### Exercise objective
The answer should consist of each line below that contains the word "della".

### Material provided
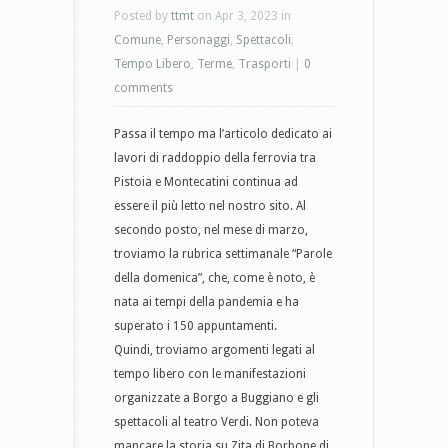
Posted by
ttmt
on Apr 3, 2023 in
Comune
,
Personaggi
,
Spettacoli
,
Tempo Libero
,
Terme
,
Trasporti
|
0
comments
Passa il tempo ma l’articolo dedicato ai
lavori di raddoppio della ferrovia tra
Pistoia e Montecatini continua ad
essere il più letto nel nostro sito. Al
secondo posto, nel mese di marzo,
troviamo la rubrica settimanale “Parole
della domenica”, che, come è noto, è
nata ai tempi della pandemia e ha
superato i 150 appuntamenti.
Quindi, troviamo argomenti legati al
tempo libero con le manifestazioni
organizzate a Borgo a Buggiano e gli
spettacoli al teatro Verdi. Non poteva
mancare la storia su Zita di Borbone di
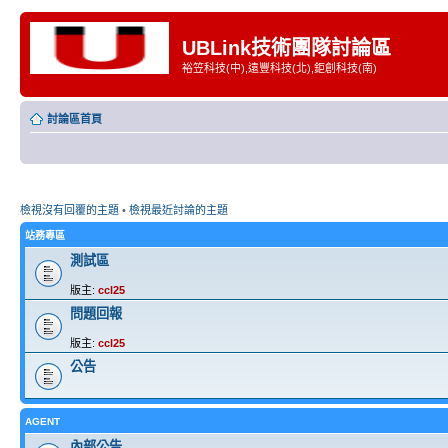
UBLink技術團隊討論區
裕笠科技(中),遠豐科技(北),鉅創科技(南)
討論區首頁
檢視沒有回覆的主題
•
檢視最近討論的主題
站務專區
測試區
版主:
ccl25
問題回報
版主:
ccl25
公告
AGENT
內部公告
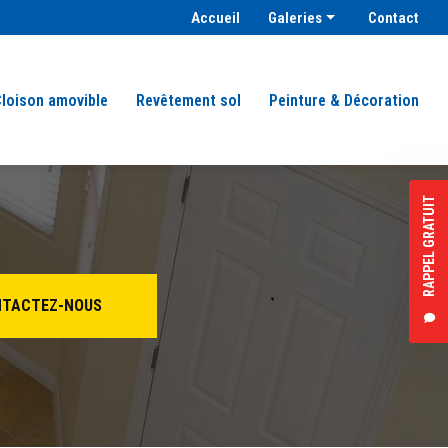
condaire
Accueil
Galeries
Contact
Plâtrerie & isolation
Peinture façade
loison amovible
Revêtement sol
Peinture & Décoration
Faux plafond
Cloison amovible
Revêtement sol
RAPPEL GRATUIT
Peinture & décoration
TACTEZ-NOUS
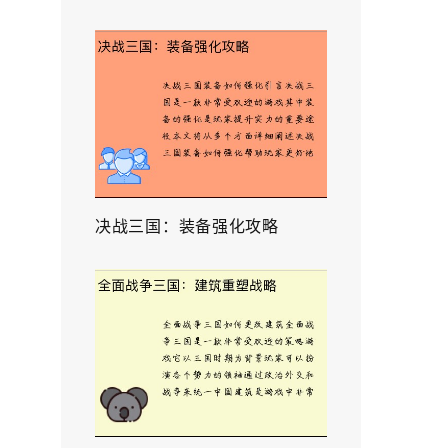
决战三国：装备强化攻略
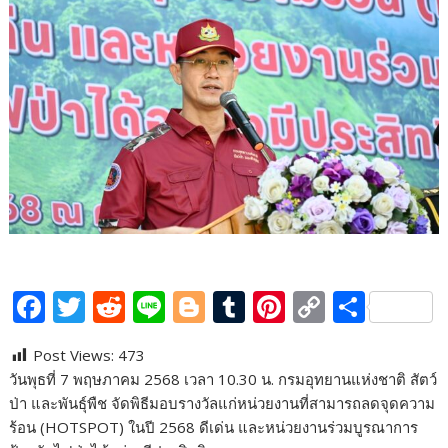
F
T
R
Li
Bl
T
Pi
C
S
ac
w
e
n
o
u
nt
o
h
Post Views:
473
e
itt
d
e
g
m
er
p
ar
วันพุธที่ 7 พฤษภาคม 2568 เวลา 10.30 น. กรมอุทยานแห่งชาติ สัตว์
b
er
di
g
bl
e
y
e
ป่า และพันธุ์พืช จัดพิธีมอบรางวัลแก่หน่วยงานที่สามารถลดจุดความ
o
t
er
r
st
Li
ร้อน (HOTSPOT) ในปี 2568 ดีเด่น และหน่วยงานร่วมบูรณาการ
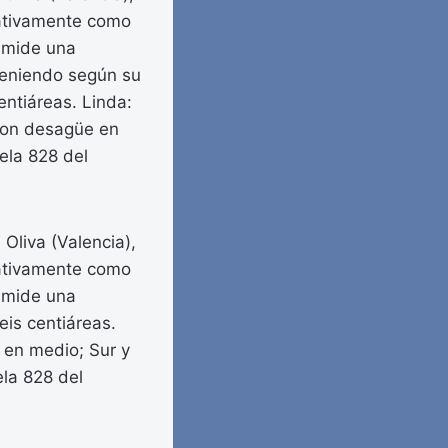
trativamente como
, mide una
 teniendo según su
entiáreas. Linda:
 con desagüe en
cela 828 del
 Oliva (Valencia),
trativamente como
, mide una
eis centiáreas.
e en medio; Sur y
ela 828 del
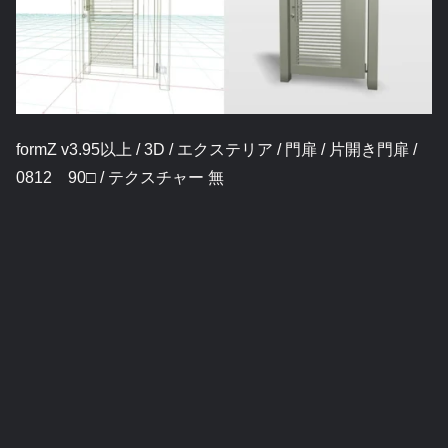
formZ v3.95以上 / 3D / エクステリア / 門扉 / 片開き門扉 /
0812 90□ / テクスチャー 無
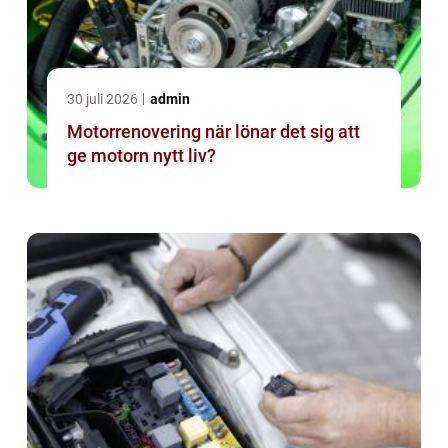
30 juli 2026
admin
Motorrenovering när lönar det sig att
ge motorn nytt liv?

### Answer section
lavori di raddoppio della ferrovia tra
della domenica”, che, come è noto, è
nata ai tempi della pandemia e ha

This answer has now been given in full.